Library of Congress Record


 (ISBN-13: 9780521802932 | ISBN-10: 0521802938)


The genetic information system

Socrates: Every sort of confusion like these is to be found in our minds; and it is this weakness in our nature that is exploited, with a quite magical effect, by many tricks of illusion, like scene-painting and conjuring.

Glaucon: True.

Socrates: But satisfactory means have been found for dispelling these illusions by measuring, counting and weighing. We are no longer at the mercy of apparent differences of size and quantity and weight; the faculty which has done the counting, measuring or weighing takes control instead. And this can only be the work of the calculating or reasoning element in the soul.

The Republic, Book Ⅹ, Plato (428–348 B.C.),
translated by Francis M. Cornford, Oxford University Press.

1.1 Expressing knowledge in numbers

Socrates (The Republic, Book Ⅵ, p.745) had noted, in an earlier conversation with Glaucon, that students of geometry and reckoning first set up postulates appropriate to each branch of science, treating them as known absolute assumptions, taking it for granted that they are obvious to everybody. Thus, as Socrates taught us, the essence of science is measuring, counting, and weighing together with reasoning from postulates or axioms. This breaks molecular biology out of sophisticated Just So Stories (Kipling, 1902) into the quantitative mode, used by natural scientists (Gamow, 1954; Wolynes, 1998).

   Hermann Rorschach (1884–1922), a Swiss psychiatrist, analyzed the interpretations, by his subjects, of ten standard inkblots to probe their thoughts. There is a danger that we may be looking at the shapes of Rorschach inkblots, so to speak, and seeing what we want to see when science attempts to proceed from qualitative arguments. The more discussions can be made quantitative and avoid ad hoc explanations, the better our understanding of biology is served. There are no “other ways of knowing” in science. The absence of evidence is evidence of absence.

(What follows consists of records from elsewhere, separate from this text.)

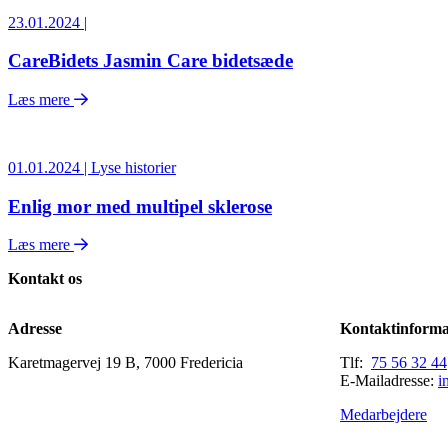
23.01.2024 |
CareBidets Jasmin Care bidetsæde
Læs mere
01.01.2024 | Lyse historier
Enlig mor med multipel sklerose
Læs mere
Kontakt os
Adresse
Kontaktinforma
Karetmagervej 19 B, 7000 Fredericia
Tlf:
75 56 32 44
E-Mailadresse:
i
Medarbejdere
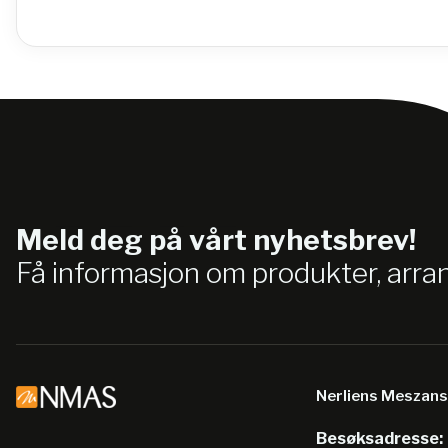
Meld deg på vårt nyhetsbrev!
Få informasjon om produkter, arr
Nerliens Meszan
Besøksadresse:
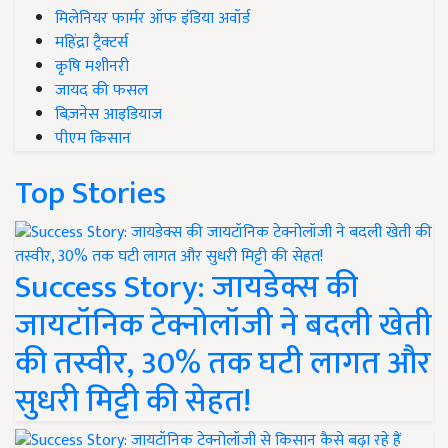
मिलेनियर फार्मर ऑफ इंडिया अवॉर्ड
महिंद्रा ट्रैक्टर्स
कृषि मशीनरी
जायद की फसल
बिज़नेस आइडियाज
पीएम किसान
Top Stories
Success Story: जायडेक्स की
जायटॉनिक टेक्नोलॉजी ने बदली खेती
की तस्वीर, 30% तक घटी लागत और
सुधरी मिट्टी की सेहत!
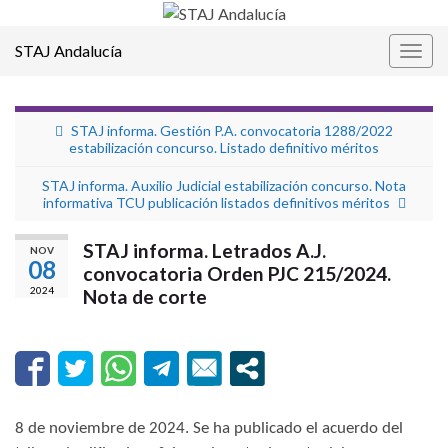
STAJ Andalucía
Alter
la
nave
STAJ informa. Gestión P.A. convocatoria 1288/2022
estabilización concurso. Listado definitivo méritos
STAJ informa. Auxilio Judicial estabilización concurso. Nota
informativa TCU publicación listados definitivos méritos
STAJ informa. Letrados A.J.
NOV
08
convocatoria Orden PJC 215/2024.
2024
Nota de corte
8 de noviembre de 2024. Se ha publicado el acuerdo del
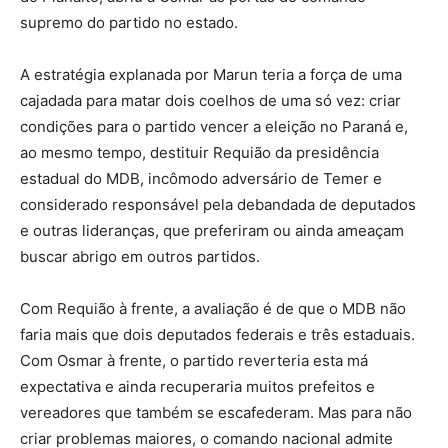
supremo do partido no estado.
A estratégia explanada por Marun teria a força de uma
cajadada para matar dois coelhos de uma só vez: criar
condições para o partido vencer a eleição no Paraná e,
ao mesmo tempo, destituir Requião da presidência
estadual do MDB, incômodo adversário de Temer e
considerado responsável pela debandada de deputados
e outras lideranças, que preferiram ou ainda ameaçam
buscar abrigo em outros partidos.
Com Requião à frente, a avaliação é de que o MDB não
faria mais que dois deputados federais e três estaduais.
Com Osmar à frente, o partido reverteria esta má
expectativa e ainda recuperaria muitos prefeitos e
vereadores que também se escafederam. Mas para não
criar problemas maiores, o comando nacional admite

   The laws of physics and chemistry are much like the rules of a game such as football. The referees see to it that these laws are obeyed but that does not predict the winner of the Super Bowl. There is not enough information in the rules of the game to make that prediction. That is why we play the game. Chaitin (1985, 1987a) has examined the information content of the laws of physics by actually programming them. He finds the information content amazingly small.

   The reason that there are principles of biology that cannot be derived from the laws of physics and chemistry lies simply in the fact that the genetic information content of the genome for constructing even the simplest organisms is much larger than the information content of these laws (Yockey, 1992).

1.1.1 The definition of life and Louis Pasteur

Mr. Justice Potter Stewart (1915–85, U.S. Supreme Court) said he couldn’t define pornography, but he knew it when he saw it. It is often said that no broadly accepted definition of life exists. Like Edgar Allan Poe’s (1809–48) The Purloined Letter, the definition of life has been in plain sight since 1848. One of Louis Pasteur’s (1822–95) more important discoveries, relevant to the nature and origin of life, is that ammonium tartrate tetrahydrate when made from grapes has only the left-handed molecules, Pasteur (1848, 1922). When examined in a polarimeter, they are found to rotate the plane of polarization of light to the left. Ammonium tartrate tetrahydrate made synthetically is racemic, that is, composed of equal numbers of right-handed and left-handed molecules. The human hand is chiral. Each hand is the mirror image of the other. Neither can be superimposed on the other.

   Pasteur carefully selected the two kinds of crystals, called optical isomers, and found that each rotated the plane of polarization in opposite directions, one left and the other right. He prepared a synthetic ammonium tartrate tetrahydrate solution and contaminated it with a mold. The solution became more optically active with time. It followed that the mold was using only the left-handed ammonium tartrate molecules. What a delicate appetite that mold had! This achievement of Pasteur is the first demonstration of chiral molecules as an essential and unique element in biology. It can serve as a definition of life, as any substance composed of only one optical isomer must have come from life (Section 8.1.3).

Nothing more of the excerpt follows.